Early Learning Programs Stretched by Pandemic

Study shows that programs serving Dual Language Learners urgently need additional resources

Young Asian-American boy reading a educational play book.

Early Edge California and the American Institutes for Research (AIR) released their research brief, California’s Early Learning and Care Providers: Essential Workers Who Need Support, which shares results from seven focus groups* conducted with Early Learning providers across the state about their needs and experiences during the COVID-19 pandemic. This research shows that the crisis has taken a significant toll on Early Learning providers, including those serving the state’s large and growing population of dual language learners (DLLs); and that Early Learning programs need more resources to continue serving families.

“The results from this research evidence the need to provide more resources to Early Learning teachers and the children they serve during these unprecedented times,” said Patricia Lozano, executive director of Early Edge California. “It’s clear that we need to provide more guidance, resources, technology, and support to them to get through this crisis. This pandemic has revealed deep disparities that need to be addressed to create an equitable system that supports learning for all children.”

The focus group findings showed that providers are committed, resilient, and doing their best, despite facing considerable challenges during this time. Many providers are finding creative and flexible ways to support children’s learning. Even staff who are no longer getting paid due to program closures or who are being furloughed reported that they check in regularly with families and children and help as they can. And communication with families goes beyond providing learning resources or ideas for the children—it also includes helping families find food, access physical and mental health supports in the community, and navigate technology.

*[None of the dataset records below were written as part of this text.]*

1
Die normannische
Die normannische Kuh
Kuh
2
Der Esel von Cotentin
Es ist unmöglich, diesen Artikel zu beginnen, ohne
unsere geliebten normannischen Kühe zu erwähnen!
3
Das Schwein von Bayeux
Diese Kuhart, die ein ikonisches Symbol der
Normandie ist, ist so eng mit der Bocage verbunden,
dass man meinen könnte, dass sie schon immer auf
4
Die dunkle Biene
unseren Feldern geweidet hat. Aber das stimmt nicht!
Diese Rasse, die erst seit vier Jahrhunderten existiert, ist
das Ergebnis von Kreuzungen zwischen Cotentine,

Providers are also making extra efforts to connect with DLL families, but supporting the learning of DLL children was noted as a particular challenge. “Engaging children under 5 in distance learning experiences is no small task,” explained Dr. Rebecca Bergey, senior researcher at AIR, “but ensuring effective learning opportunities for DLLs over Zoom is a real challenge. Providers need more guidance on distance learning for all.”

Limited, delayed, and changing guidance has left providers to figure out things on their own.

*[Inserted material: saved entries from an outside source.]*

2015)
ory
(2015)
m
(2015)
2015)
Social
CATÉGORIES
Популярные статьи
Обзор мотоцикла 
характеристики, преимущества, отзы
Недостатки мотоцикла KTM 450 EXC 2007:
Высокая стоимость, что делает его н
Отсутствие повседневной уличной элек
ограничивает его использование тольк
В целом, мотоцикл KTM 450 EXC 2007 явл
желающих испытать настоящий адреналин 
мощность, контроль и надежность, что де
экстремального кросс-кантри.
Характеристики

“We’re in the dark about what we’re supposed to be doing,” said one focus group participant.

Providers also indicated that the COVID-19 crisis has taken a significant financial toll on their programs and that many are struggling to get the basic supplies they need for their young students.

Based on the feedback from these focus groups, Early Edge and AIR recommend the following actions:

  1. Continue to fund state-contracted programs.
  2. Support home-based care through local and statewide networks.
  3. Support private programs with guidance and access to resources.
  4. Provide guidance for all programs on how to operate in the new context.
  5. Ensure all programs and families have access to technology and resources to meet basic needs.
  6. Share distance learning resources with all programs.
  7. Help programs better support DLLs in distance learning.
  8. Capitalize on connections with families to strengthen engagement.
  9. Share resources with DLL families to promote home language development.
  10. Support Early Learning providers as people.

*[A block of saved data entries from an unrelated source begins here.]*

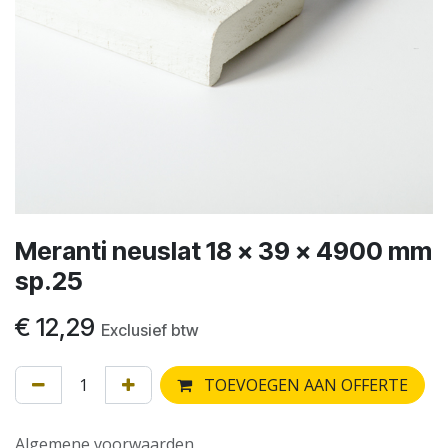
Meranti neuslat 18 x 39 x 4900 mm
sp.25
€
12,29
Exclusief btw
TOEVOEGEN AAN OFFERTE
Algemene voorwaarden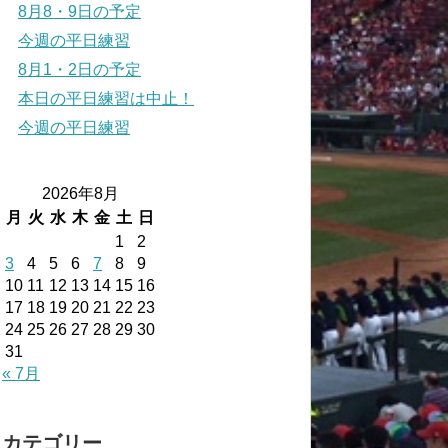
8月8・9日の予定
今週の平日練習
8月1・2日の予定
本日の平日練習は中止！
今週の平日練習
2026年8月
月
火
水
木
金
土
日
1
2
3
4
5
6
7
8
9
10
11
12
13
14
15
16
17
18
19
20
21
22
23
24
25
26
27
28
29
30
31
« 7月
カテゴリー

To learn more about these recommendations and other findings from the focus groups, see the report at the following link: https://bit.ly/3fSeqNY

*To further understand the challenges faced by early educators and caregivers, the American Institutes for Research (AIR) and Early Edge California conducted seven focus groups in May 2020 with 32 Early Learning providers (including administrators, teachers, and caregivers) who work in a variety of settings (school-based; center-based; Head Start; State Preschool; family childcare centers; and family, friend, and neighbor care) across the state. Most providers from center- and school-based programs, whether publicly funded or private-pay, told us they were closed for the direct provision of on-site care while the state was under stay-at-home orders.